Co-lead author Dr. Sarah Chellappa, now at Cologne University, said: "Shift workers - as well as individuals experiencing circadian disruption, including jet lag - may benefit from our meal timing intervention.

"Our findings open the door for a novel sleep/circadian behavioral strategy that might also benefit individuals experiencing mental health disorders.

"Our study adds to a growing body of evidence finding that strategies that optimize sleep and circadian rhythms may help promote mental health."

A businessman asleep in airport lounge.
(Air Images/Shutterstock)

Meal timing affected the moods of 19 participants - 12 men and seven women. During simulated night shifts depression and anxiety rose significantly when they also ate late.

In contrast, there were no changes when meals were taken during the day - even though they were working at night.

Dr. Chellapa said: "Meal timing is emerging as an important aspect of nutrition that may influence physical health.
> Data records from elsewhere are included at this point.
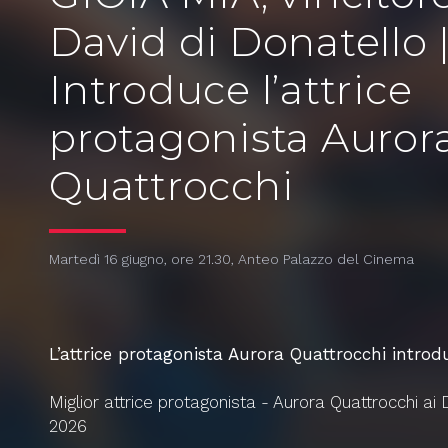
David di Donatello 
Introduce l’attrice
protagonista Auror
Quattrocchi
Martedì 16 giugno, ore 21.30, Anteo Palazzo del Cinema
L’attrice protagonista Aurora Quattrocchi introdu
Miglior attrice protagonista - Aurora Quattrocchi ai 
2026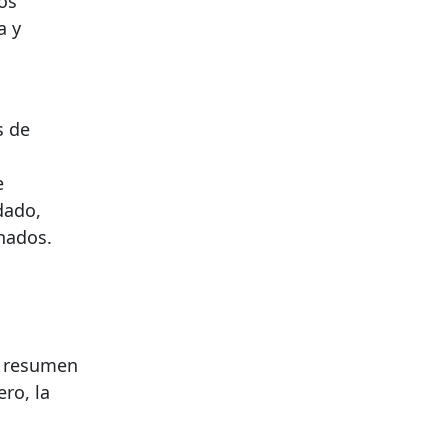
os
a y
s de
e
dado,
nados.
e resumen
ro, la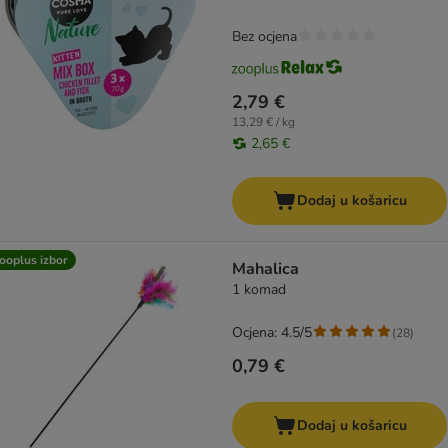
Bez ocjena
2,79 €
13,29 € / kg
2,65 €
Dodaj u košaricu
ooplus izbor
Mahalica
1 komad
Ocjena: 4.5/5
(
28
)
0,79 €
Dodaj u košaricu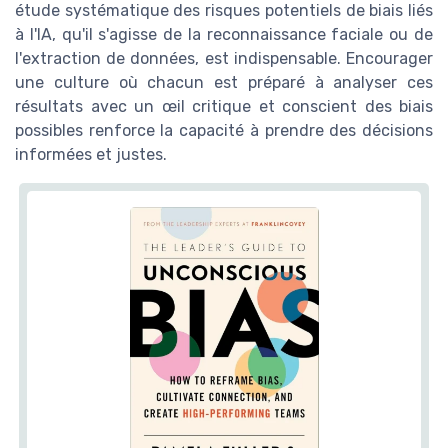
étude systématique des risques potentiels de biais liés
à l'IA, qu'il s'agisse de la reconnaissance faciale ou de
l'extraction de données, est indispensable. Encourager
une culture où chacun est préparé à analyser ces
résultats avec un œil critique et conscient des biais
possibles renforce la capacité à prendre des décisions
informées et justes.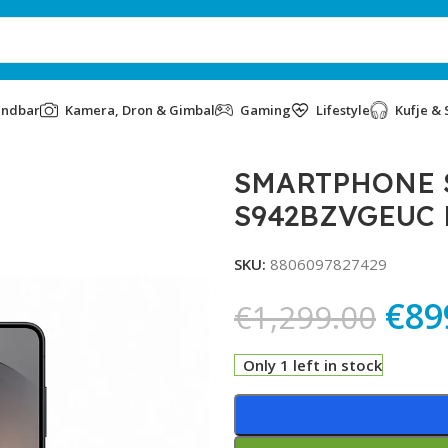
undbar
Kamera, Dron & Gimbal
Gaming
Lifestyle
Kufje & 
SM-S942BZVGEUC BLACK
SMARTPHONE S
S942BZVGEUC
SKU:
8806097827429
€
89
€
1,299.00
Only 1 left in stock
Alternative: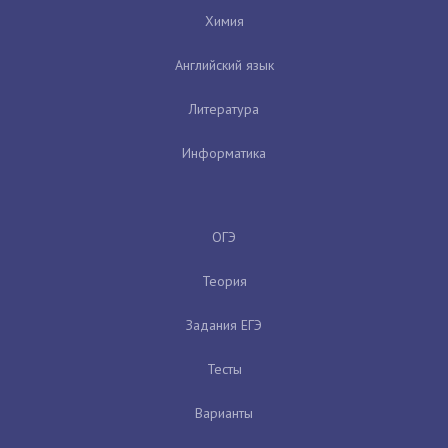
Химия
Английский язык
Литература
Информатика
ОГЭ
Теория
Задания ЕГЭ
Тесты
Варианты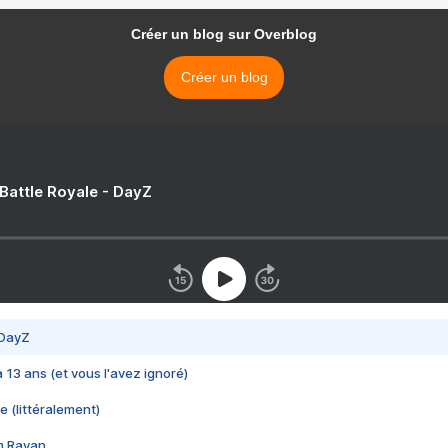
Créer un blog sur Overblog
Créer un blog
 Battle Royale - DayZ
 DayZ
 a 13 ans (et vous l'avez ignoré)
e (littéralement)
im Rayan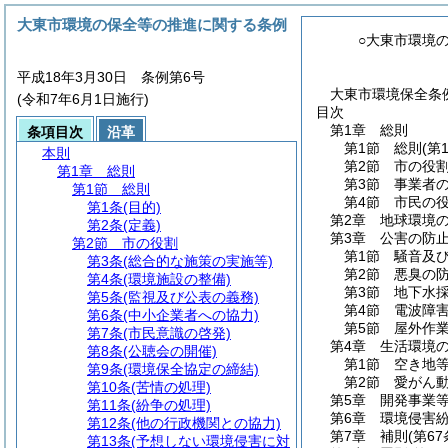
大東市環境の保全等の推進に関する条例
○大東市環境
平成18年3月30日 条例第6号
大東市環境保全条例
(令和7年6月1日施行)
目次
第1章
総則
条項目次
沿革
第1節
総則
(第
本則
第2節
市の役
第1章
総則
第3節
事業者
第1節
総則
第4節
市民の
第1条
(目的)
第2章
地球環境
第2条
(定義)
第3章
公害の防
第2節
市の役割
第1節
騒音及
第3条
(総合的な施策の実施等)
第2節
悪臭の
第4条
(環境施設の整備)
第3節
地下水
第5条
(監視及び公表の義務)
第4節
電波障
第6条
(中小企業者への協力)
第5節
屋外作
第7条
(市民意識の啓発)
第4章
生活環境
第8条
(公聴会の開催)
第1節
空き地
第9条
(環境保全協定の締結)
第2節
愛がん
第10条
(苦情の処理)
第5章
開発事業
第11条
(紛争の処理)
第6章
環境侵害
第12条
(他の行政機関との協力)
第7章
補則
(第6
第13条
(予想しない環境侵害に対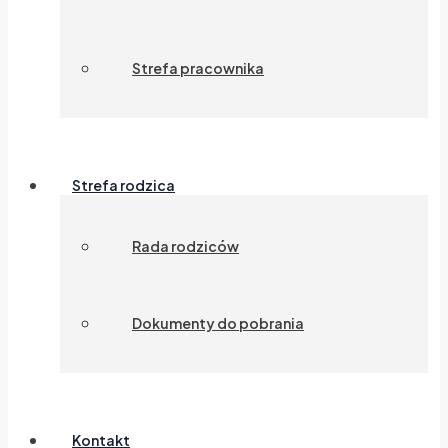
Strefa pracownika
Strefa rodzica
Rada rodziców
Dokumenty do pobrania
Kontakt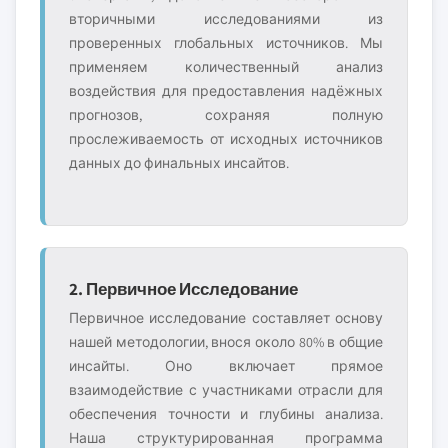
вторичными исследованиями из
проверенных глобальных источников. Мы
применяем количественный анализ
воздействия для предоставления надёжных
прогнозов, сохраняя полную
прослеживаемость от исходных источников
данных до финальных инсайтов.
2. Первичное Исследование
Первичное исследование составляет основу
нашей методологии, внося около 80% в общие
инсайты. Оно включает прямое
взаимодействие с участниками отрасли для
обеспечения точности и глубины анализа.
Наша структурированная программа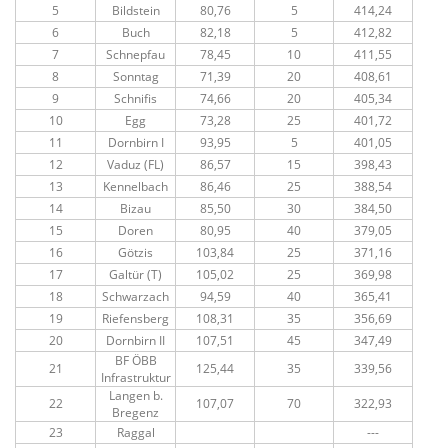
5
Bildstein
80,76
5
414,24
6
Buch
82,18
5
412,82
7
Schnepfau
78,45
10
411,55
8
Sonntag
71,39
20
408,61
9
Schnifis
74,66
20
405,34
10
Egg
73,28
25
401,72
11
Dornbirn I
93,95
5
401,05
12
Vaduz (FL)
86,57
15
398,43
13
Kennelbach
86,46
25
388,54
14
Bizau
85,50
30
384,50
15
Doren
80,95
40
379,05
16
Götzis
103,84
25
371,16
17
Galtür (T)
105,02
25
369,98
18
Schwarzach
94,59
40
365,41
19
Riefensberg
108,31
35
356,69
20
Dornbirn II
107,51
45
347,49
BF ÖBB
21
125,44
35
339,56
Infrastruktur
Langen b.
22
107,07
70
322,93
Bregenz
23
Raggal
---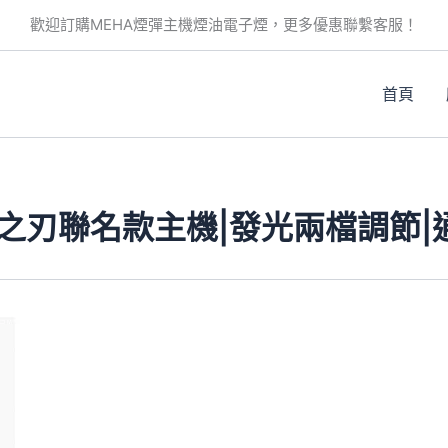
歡迎訂購MEHA煙彈主機煙油電子煙，更多優惠聯繫客服！
首頁
滅之刃聯名款主機|發光兩檔調節|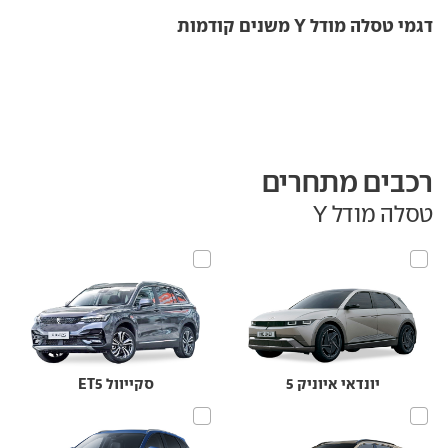
דגמי טסלה מודל Y משנים קודמות
רכבים מתחרים
טסלה מודל Y
יונדאי איוניק 5
סקייוול ET5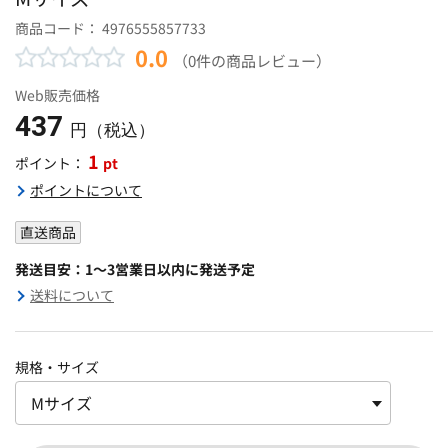
商品コード：
4976555857733
0.0
（0件の商品レビュー）
Web販売価格
437
円（税込）
1
pt
ポイント：
ポイントについて
直送商品
発送目安：1～3営業日以内に発送予定
送料について
規格・サイズ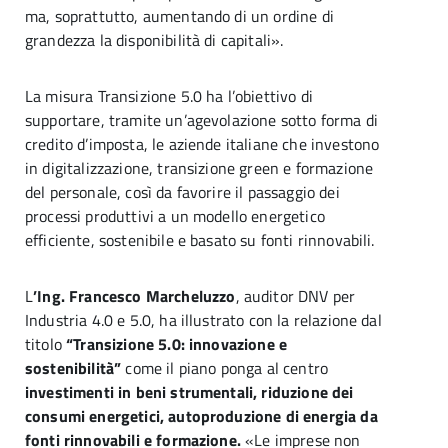
ma, soprattutto, aumentando di un ordine di
grandezza la disponibilità di capitali».
La misura Transizione 5.0 ha l’obiettivo di
supportare, tramite un’agevolazione sotto forma di
credito d’imposta, le aziende italiane che investono
in digitalizzazione, transizione green e formazione
del personale, così da favorire il passaggio dei
processi produttivi a un modello energetico
efficiente, sostenibile e basato su fonti rinnovabili.
L
’Ing. Francesco Marcheluzzo
, auditor DNV per
Industria 4.0 e 5.0, ha illustrato con la relazione dal
titolo
“Transizione 5.0: innovazione e
sostenibilità”
come il piano ponga al centro
investimenti in beni strumentali, riduzione dei
consumi energetici, autoproduzione di energia da
fonti rinnovabili e formazione.
«Le imprese non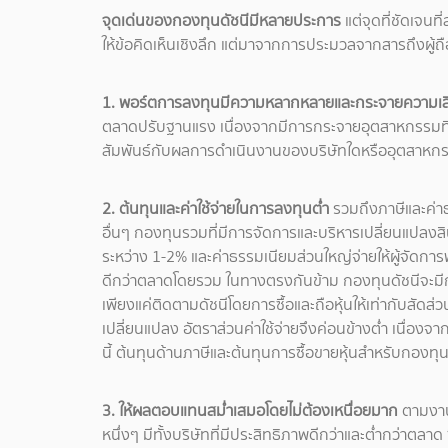
จุดเด่นของกองทุนดัชนีมีหลายประการ
แต่จุดที่ชัดเจนท
ให้ข้อคิดเห็นเชิงลึก แต่มาจากการประมวลจากสารถึงผู้ถือ
1. พอร์ตการลงทุนมีความหลากหลายและกระจายความเสี่
ตลาดปรับฐานแรง เนื่องจากมีการกระจายอุตสาหกรรมที่เ
สัมพันธ์กับผลการดำเนินงานของบริษัทใดหรืออุตสาหก
2. ต้นทุนและค่าใช้จ่ายในการลงทุนต่ำ
รวมถึงภาษีและค่า
อื่นๆ กองทุนรวมที่มีการจัดการและบริหารเปลี่ยนแปลงสินทร
ระหว่าง 1-2% และค่าธรรมเนียมส่วนใหญ่จ่ายให้ผู้จัดกา
ดีกว่าตลาดโดยรวม ในทางตรงกันข้าม กองทุนดัชนีจะมีกา
เพียงแค่ติดตามดัชนีโดยการซื้อและถือหุ้นให้เท่ากับสัดส
เปลี่ยนแปลง อัตราส่วนค่าใช้จ่ายจึงค่อนข้างต่ำ เนื่อ
นี้ ต้นทุนด้านภาษีและต้นทุนการซื้อขายหุ้นสำหรับกองทุน
3. ให้ผลตอบแทนสม่ำเสมอโดยไม่ต้องเหนื่อยมาก
ตามงานว
หนึ่งๆ มีทั้งบริษัทที่มีประสิทธิภาพดีกว่าและต่ำกว่าตลา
"But the causal role of the timing of food intake on mental health remains to be tested. Future studies are required to establish if changes in meal timing can help individuals experiencing depressive and anxiety/anxiety-related disorders."

The volunteers underwent a protocol in dim light for four 28-hour 'days' to invert behavioral cycles by 12 hours - causing circadian misalignment.

A Daytime and Nighttime Meal Control Group had meals according to the cycle - resulting in eating both during the night and day which is typical among shift workers,

A Daytime-Only Meal Intervention Group had meals on a 24-hour cycle - eating only during the day. Depression and anxiety levels were measured every hour.

Prof Scheer said: "Future studies in shift workers and clinical populations are required to firmly establish if changes in meal timing can prevent their increased mood vulnerability.

"Until then, our study brings a new ‘player’ to the table - the timing of food intake matters for our mood."

In May scientists at Texas University found eating during the day instead of at nighttime could add years to your life.

Experiments found it increased longevity by a third in mice. It added to evidence having a hearty breakfast or lunch - and skipping an evening meal - is the healthiest for humans.

Recent years have seen the rise of many popular diets that focus on 'intermittent fasting'' - which includes eating only during a period of six to eight hours per day.

The study is in Proceedings of the National Academy of Sciences.